## Problem requirements
Sort through the listing below and keep each line with the word "cerebro". Copy those.

(Data records)

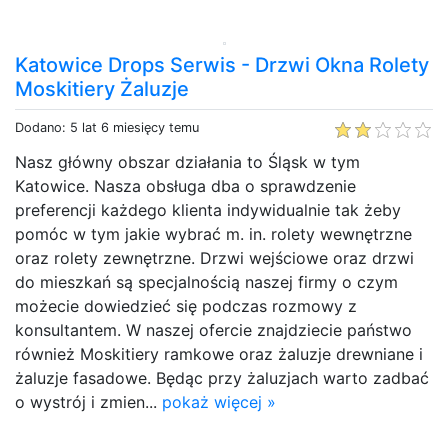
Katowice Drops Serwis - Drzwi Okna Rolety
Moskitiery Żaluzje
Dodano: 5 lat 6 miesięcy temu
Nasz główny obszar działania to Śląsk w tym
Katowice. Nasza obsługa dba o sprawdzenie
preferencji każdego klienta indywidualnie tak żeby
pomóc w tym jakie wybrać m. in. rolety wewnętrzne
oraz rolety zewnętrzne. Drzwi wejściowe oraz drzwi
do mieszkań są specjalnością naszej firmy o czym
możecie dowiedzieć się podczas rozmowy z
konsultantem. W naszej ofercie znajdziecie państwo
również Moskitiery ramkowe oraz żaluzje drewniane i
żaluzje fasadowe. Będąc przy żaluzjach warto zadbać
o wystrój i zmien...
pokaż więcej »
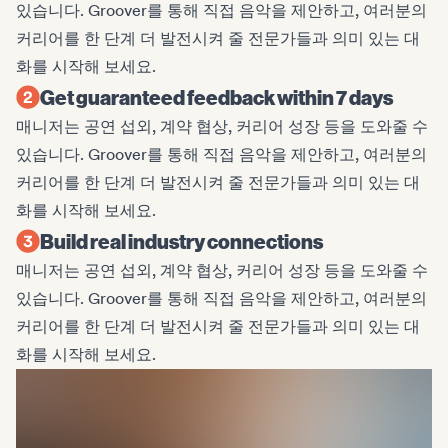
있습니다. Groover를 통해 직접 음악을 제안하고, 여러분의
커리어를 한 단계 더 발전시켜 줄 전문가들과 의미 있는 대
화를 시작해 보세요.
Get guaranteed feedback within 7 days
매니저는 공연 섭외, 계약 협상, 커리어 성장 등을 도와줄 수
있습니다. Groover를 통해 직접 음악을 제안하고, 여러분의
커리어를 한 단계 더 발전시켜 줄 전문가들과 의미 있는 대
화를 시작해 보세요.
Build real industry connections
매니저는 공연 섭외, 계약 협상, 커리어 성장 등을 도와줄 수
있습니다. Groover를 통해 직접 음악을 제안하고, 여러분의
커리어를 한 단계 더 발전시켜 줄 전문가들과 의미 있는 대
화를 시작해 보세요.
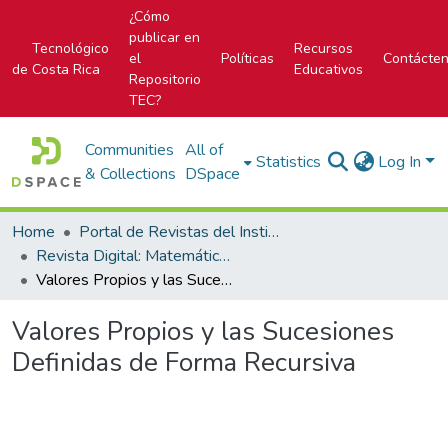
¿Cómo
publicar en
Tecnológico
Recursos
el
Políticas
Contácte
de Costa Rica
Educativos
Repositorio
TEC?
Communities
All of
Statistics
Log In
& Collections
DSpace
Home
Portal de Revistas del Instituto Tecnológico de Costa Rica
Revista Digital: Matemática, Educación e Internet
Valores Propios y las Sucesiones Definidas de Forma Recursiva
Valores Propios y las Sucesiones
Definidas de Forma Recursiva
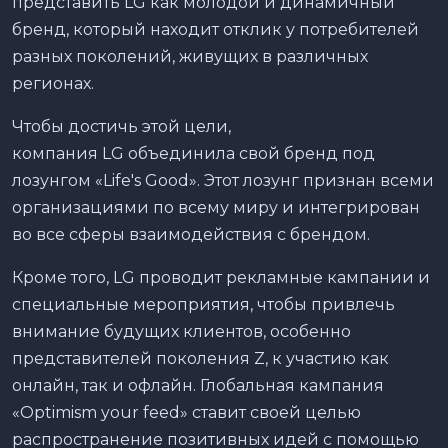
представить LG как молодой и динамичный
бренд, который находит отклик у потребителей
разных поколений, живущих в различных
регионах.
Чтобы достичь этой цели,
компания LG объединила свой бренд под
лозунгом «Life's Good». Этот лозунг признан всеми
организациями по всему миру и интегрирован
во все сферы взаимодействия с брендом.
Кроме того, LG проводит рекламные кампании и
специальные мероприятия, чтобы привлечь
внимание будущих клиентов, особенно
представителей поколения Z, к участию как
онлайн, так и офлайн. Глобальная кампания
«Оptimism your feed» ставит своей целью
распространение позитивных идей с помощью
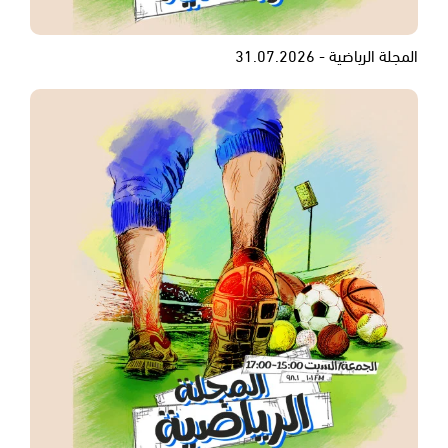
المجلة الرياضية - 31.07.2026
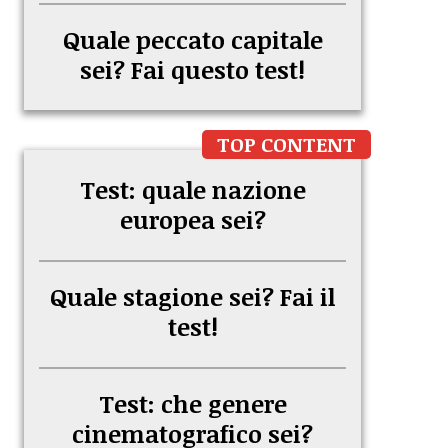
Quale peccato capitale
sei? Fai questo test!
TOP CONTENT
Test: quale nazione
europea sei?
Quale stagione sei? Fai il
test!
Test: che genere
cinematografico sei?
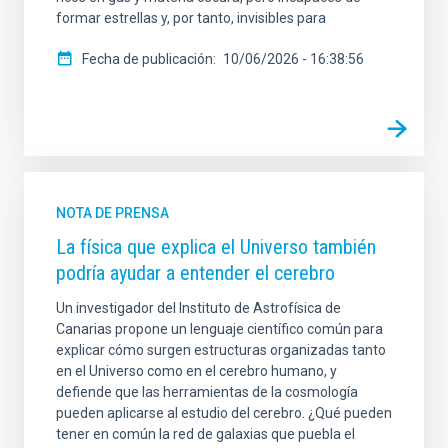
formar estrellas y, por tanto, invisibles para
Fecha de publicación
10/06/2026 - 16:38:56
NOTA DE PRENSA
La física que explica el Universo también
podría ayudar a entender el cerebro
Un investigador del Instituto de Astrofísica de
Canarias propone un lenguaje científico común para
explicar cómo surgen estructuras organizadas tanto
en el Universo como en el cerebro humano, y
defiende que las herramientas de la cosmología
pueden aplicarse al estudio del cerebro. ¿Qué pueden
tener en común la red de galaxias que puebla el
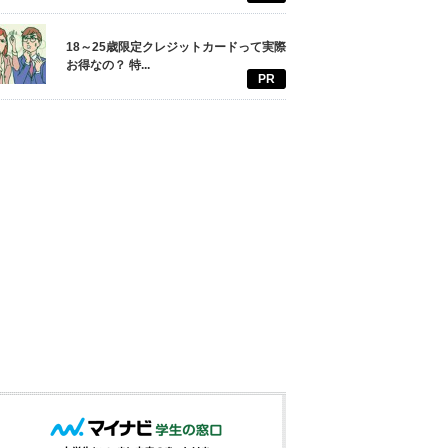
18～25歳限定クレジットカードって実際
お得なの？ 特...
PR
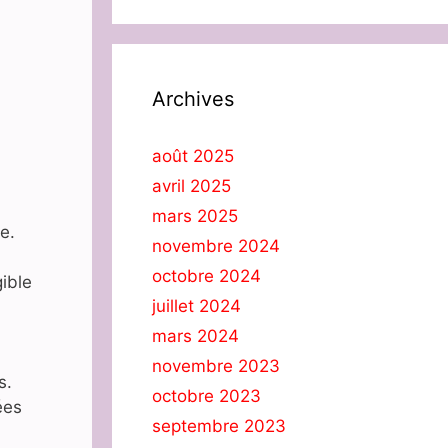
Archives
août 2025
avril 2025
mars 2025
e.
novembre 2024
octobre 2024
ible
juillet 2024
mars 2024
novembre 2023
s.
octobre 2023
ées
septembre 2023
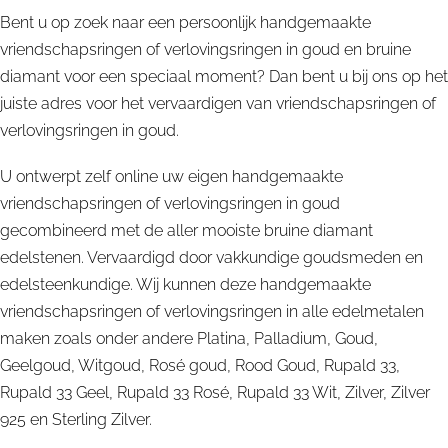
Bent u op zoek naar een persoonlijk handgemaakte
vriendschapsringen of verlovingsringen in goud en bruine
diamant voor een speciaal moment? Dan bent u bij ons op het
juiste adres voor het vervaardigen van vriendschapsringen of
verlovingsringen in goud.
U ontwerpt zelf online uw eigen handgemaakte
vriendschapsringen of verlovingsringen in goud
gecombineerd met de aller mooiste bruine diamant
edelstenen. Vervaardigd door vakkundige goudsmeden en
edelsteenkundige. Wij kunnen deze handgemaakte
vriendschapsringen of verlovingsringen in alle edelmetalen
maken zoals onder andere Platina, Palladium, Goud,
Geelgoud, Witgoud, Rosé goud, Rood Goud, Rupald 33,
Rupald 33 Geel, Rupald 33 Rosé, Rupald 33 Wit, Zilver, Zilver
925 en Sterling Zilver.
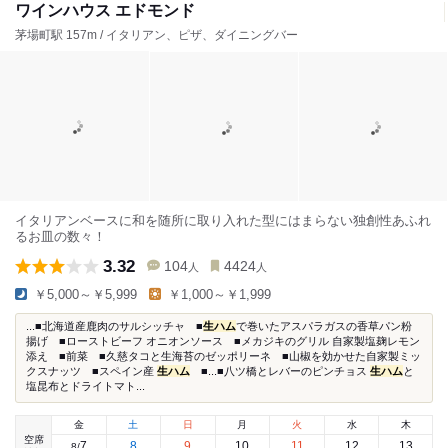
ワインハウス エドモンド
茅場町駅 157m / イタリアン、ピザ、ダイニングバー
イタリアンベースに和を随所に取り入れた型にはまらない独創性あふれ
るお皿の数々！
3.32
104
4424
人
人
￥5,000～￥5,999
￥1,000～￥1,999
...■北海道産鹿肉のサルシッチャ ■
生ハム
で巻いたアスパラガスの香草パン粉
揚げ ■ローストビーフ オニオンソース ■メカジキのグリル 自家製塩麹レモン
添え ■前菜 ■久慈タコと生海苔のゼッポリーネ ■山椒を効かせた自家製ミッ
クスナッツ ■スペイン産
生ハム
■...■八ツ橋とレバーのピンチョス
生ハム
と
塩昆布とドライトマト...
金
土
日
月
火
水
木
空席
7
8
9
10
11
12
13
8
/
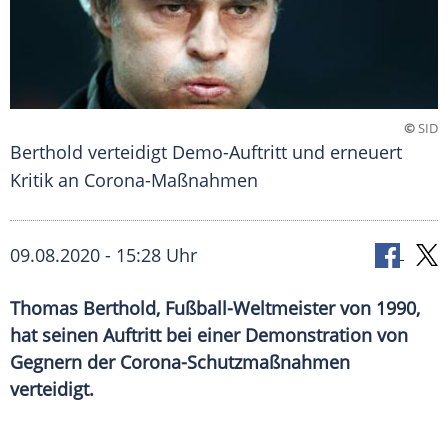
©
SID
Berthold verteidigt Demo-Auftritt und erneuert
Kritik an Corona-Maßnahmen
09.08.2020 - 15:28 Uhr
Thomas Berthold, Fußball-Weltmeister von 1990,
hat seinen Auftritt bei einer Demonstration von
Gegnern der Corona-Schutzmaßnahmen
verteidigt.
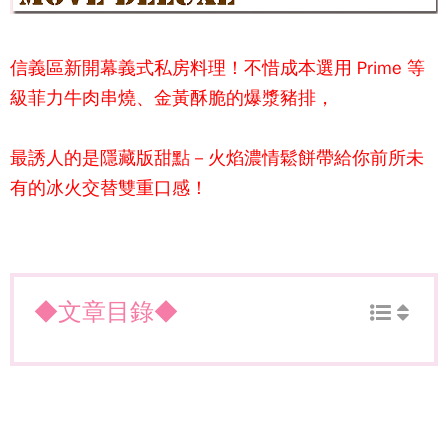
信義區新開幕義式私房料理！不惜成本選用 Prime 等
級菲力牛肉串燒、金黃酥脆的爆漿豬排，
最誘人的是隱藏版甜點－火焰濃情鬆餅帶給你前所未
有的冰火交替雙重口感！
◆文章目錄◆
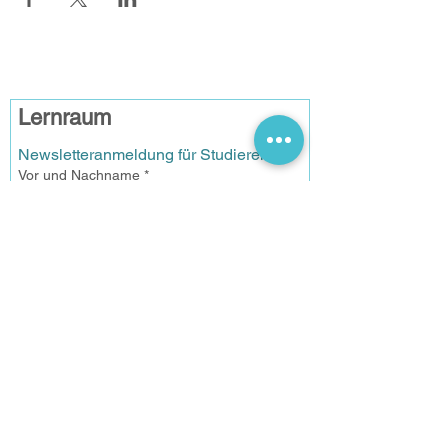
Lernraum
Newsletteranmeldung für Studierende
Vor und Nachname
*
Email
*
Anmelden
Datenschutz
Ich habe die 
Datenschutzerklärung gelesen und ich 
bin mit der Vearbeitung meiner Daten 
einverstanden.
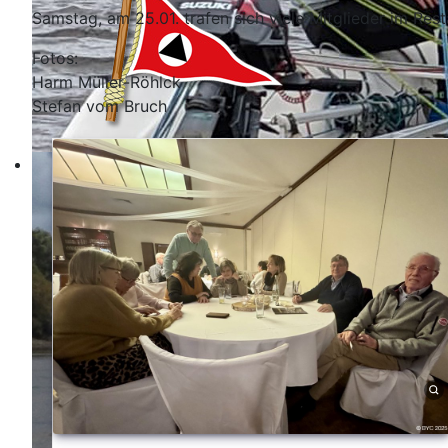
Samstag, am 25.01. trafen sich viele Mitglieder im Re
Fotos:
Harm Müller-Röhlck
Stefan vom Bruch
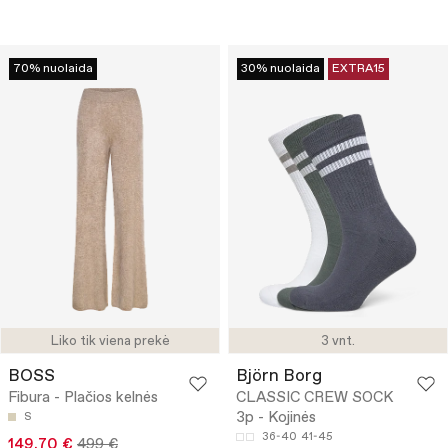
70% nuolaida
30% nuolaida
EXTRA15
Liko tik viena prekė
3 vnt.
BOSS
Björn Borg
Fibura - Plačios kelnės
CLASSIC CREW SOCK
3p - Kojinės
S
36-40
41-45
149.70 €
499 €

(End Data records)

## Response
podría ayudar a entender el cerebro
en el Universo como en el cerebro humano, y
pueden aplicarse al estudio del cerebro. ¿Qué pueden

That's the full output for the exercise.